In those waning days of summer Ma Starbuck’s Concord grapes had reached perfection, their gleaming purple jackets dusted with white, like frost or sugar-glaze. But this summer Ma hadn’t put up her usual batch of grape jelly, and so the boys had been allowed to pick an occasional bunch, until the arbor had been largely denuded of its fruit. Now, early in the afternoon, on the last full day of camp, Ma sat with Dagmar Kronborg on the slatted bench beneath its dusty, fading leaves, snapping string beans into an enameled colander. The two women had been commiserating over the recent tragic events, Ma tearfully blaming herself for Tiger’s death, as if she had somehow been remiss in not having looked after him more closely, and Dagmar, more pragmatically, saying that such things happened in life, no one could have prevented it. The terrible fire that had consumed the cottage, however, that was something else. What could they have been thinking of, those boys?

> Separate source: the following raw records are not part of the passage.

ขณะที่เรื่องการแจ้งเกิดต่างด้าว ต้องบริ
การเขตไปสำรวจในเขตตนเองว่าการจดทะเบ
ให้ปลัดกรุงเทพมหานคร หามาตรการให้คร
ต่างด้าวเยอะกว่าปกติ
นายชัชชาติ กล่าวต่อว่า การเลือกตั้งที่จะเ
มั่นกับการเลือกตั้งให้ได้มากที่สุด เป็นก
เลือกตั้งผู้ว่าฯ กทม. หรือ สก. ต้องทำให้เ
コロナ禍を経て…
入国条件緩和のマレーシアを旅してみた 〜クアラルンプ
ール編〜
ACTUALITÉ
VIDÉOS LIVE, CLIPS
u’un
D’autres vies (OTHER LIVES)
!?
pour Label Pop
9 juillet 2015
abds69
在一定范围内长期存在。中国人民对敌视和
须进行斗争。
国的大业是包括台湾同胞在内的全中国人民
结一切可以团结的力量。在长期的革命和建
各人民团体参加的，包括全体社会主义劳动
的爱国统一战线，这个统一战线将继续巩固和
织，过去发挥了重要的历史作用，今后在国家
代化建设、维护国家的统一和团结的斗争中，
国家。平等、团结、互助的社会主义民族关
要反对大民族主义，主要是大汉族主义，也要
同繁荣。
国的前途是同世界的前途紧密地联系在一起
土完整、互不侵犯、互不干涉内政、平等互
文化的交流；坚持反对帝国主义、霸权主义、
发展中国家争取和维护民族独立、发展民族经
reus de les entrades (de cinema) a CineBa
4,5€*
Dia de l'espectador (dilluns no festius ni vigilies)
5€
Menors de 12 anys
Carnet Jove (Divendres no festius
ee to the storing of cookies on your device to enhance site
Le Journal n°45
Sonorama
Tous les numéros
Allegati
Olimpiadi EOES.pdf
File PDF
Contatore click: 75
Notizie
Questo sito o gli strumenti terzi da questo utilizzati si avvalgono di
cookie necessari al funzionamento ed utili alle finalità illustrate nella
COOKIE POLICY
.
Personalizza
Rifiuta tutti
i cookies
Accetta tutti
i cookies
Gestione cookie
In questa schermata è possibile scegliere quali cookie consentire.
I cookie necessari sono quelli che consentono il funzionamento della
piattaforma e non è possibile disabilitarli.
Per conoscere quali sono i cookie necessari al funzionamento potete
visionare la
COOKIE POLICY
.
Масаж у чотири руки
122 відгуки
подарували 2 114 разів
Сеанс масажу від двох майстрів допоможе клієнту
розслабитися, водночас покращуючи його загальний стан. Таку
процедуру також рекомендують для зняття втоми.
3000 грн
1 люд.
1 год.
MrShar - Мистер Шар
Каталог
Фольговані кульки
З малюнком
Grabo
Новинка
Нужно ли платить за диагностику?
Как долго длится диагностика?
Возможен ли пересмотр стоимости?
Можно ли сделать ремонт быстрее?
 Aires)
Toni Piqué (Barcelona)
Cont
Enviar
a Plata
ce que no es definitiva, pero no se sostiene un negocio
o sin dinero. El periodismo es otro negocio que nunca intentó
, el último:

Dagmar’s eyes flashed dangerously as she considered the unfortunate incidents that had led up to the disaster, and the fact that thus far Pa Starbuck had not found it necessary to bring any kind of critical pressure to bear as a result of the boys’ wicked behavior. Moreover, while the police and fire officials had been interrogating both campers and staff, nothing had as yet come of their inquiries. Nor, thought Dagmar, did such seem likely. Even Wanda, when questioned, had been unable to identify any of the perpetrators, though Fritz, never one to take things lying down, had sworn that upon his return he would force the issue with both Pa and Dr Dunbar.